Ultimately, this guide rejects doom loops and highlights something deeper: ecosystems aren’t just hype and headlines. They’re long games built by people willing to solve harder, slower problems — and sometimes that’s exactly what the world needs.


🚗 CES 2026: Sony’s PlayStation Car Proves the Future of Mobility Is Killing Time

If CES had a mascot, it might be the entertainment-first car. Sony’s AFEELA shows autonomous mobility isn’t about freedom or purpose — it’s about maximizing screen time. This piece merrily skewers the reality that when the car drives itself, the most compelling use case is PlayStation in transit.

The article breaks down how CES transformed this mid-December press release from “fine” into peak moment — by putting it right next to robots that can’t walk straight and AI assistants that hallucinate grocery lists. In that context, a car built to kill time with games makes sense.

But it’s not just snark. The piece acknowledges the engineering rigor underneath the infotainment stack, showing Sony isn’t just slapping screens on wheels — it’s designing an ecosystem. The uncomfortable truth? That future feels less about enlightenment and more about efficient distraction.


🤖 Boston Dynamics + Google DeepMind at CES: When Humanoid Robots Stop Being a Demo

Here’s your dose of CES substance in a sea of spectacle. This article highlights a partnership that actually matters: Boston Dynamics and Google DeepMind teaming up to put real AI brains into real robotic bodies.

Gone are the staged parkour videos. The focus here is on robots that can operate in real environments, with reasoning capabilities fed by DeepMind’s Gemini models.
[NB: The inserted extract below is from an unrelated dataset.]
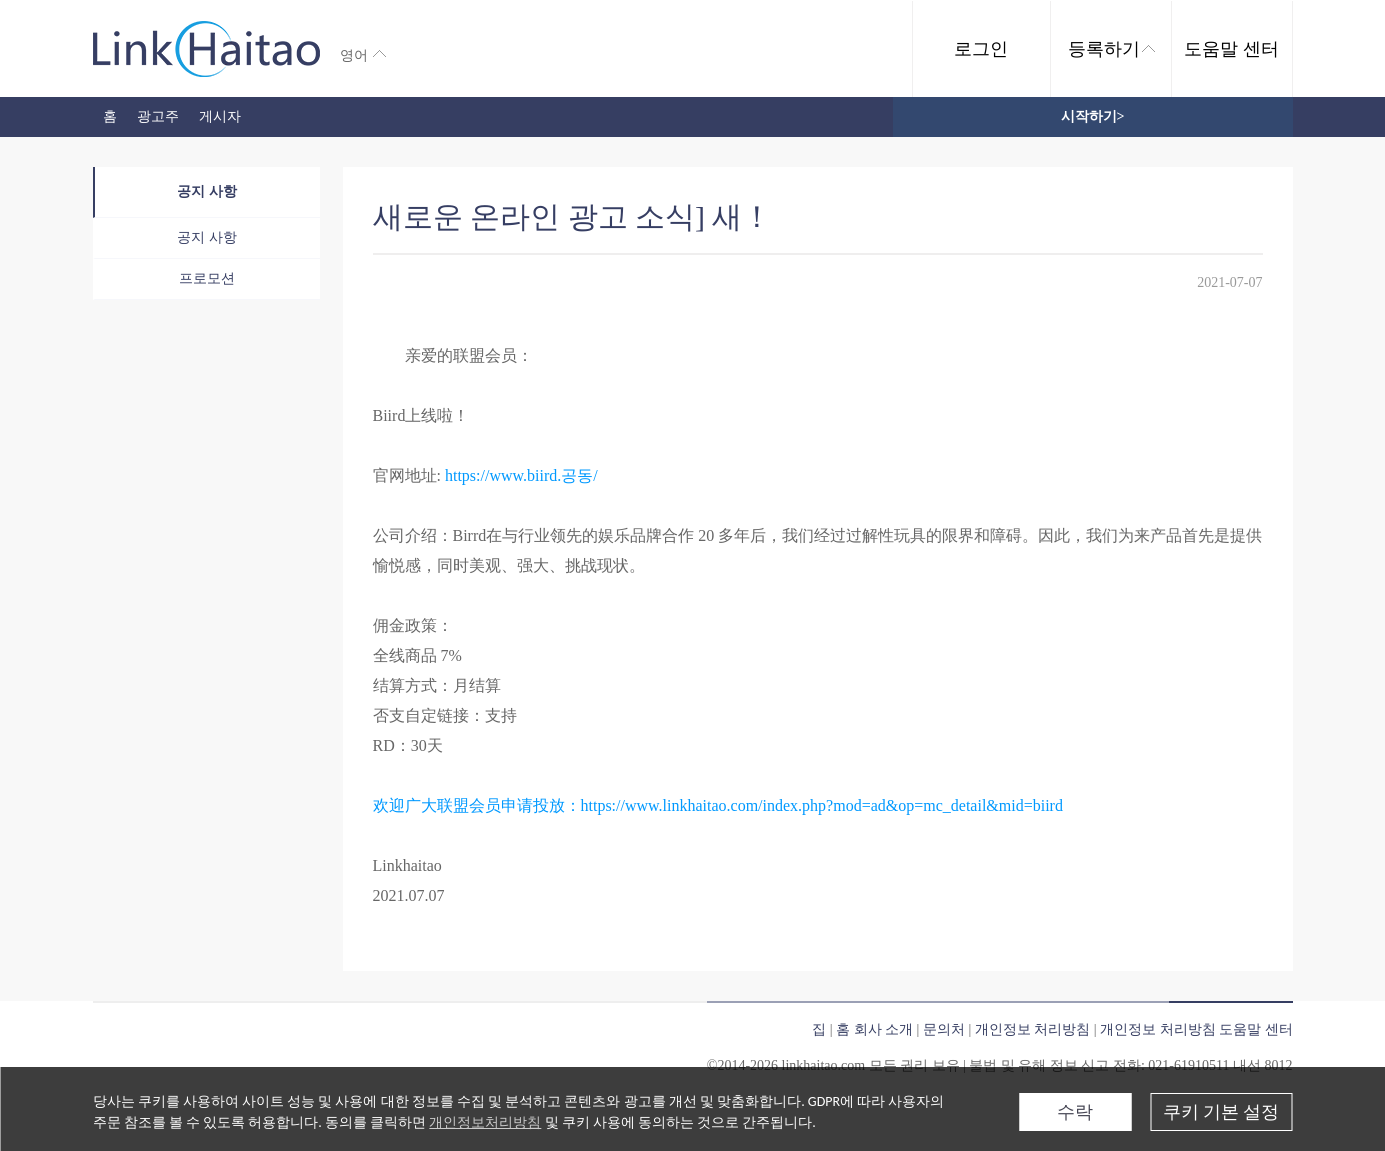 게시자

The partnership isn’t about showboating — it’s about moving from choreography to useful automation in factories, warehouses, and beyond.

Framed against online noise about tech capitals and hype cycles, this piece is a reminder that genuine innovation often happens quietly — and it’s worth paying attention to, even on a week dominated by absurd CES headlines.


That’s a wrap for this week in snark. CES may be loud, chaotic, and sometimes bewildering, but beneath the bone-conducting lollipops and questionable AI soulmate pitches, there’s actual progress — and plenty to laugh at along the way.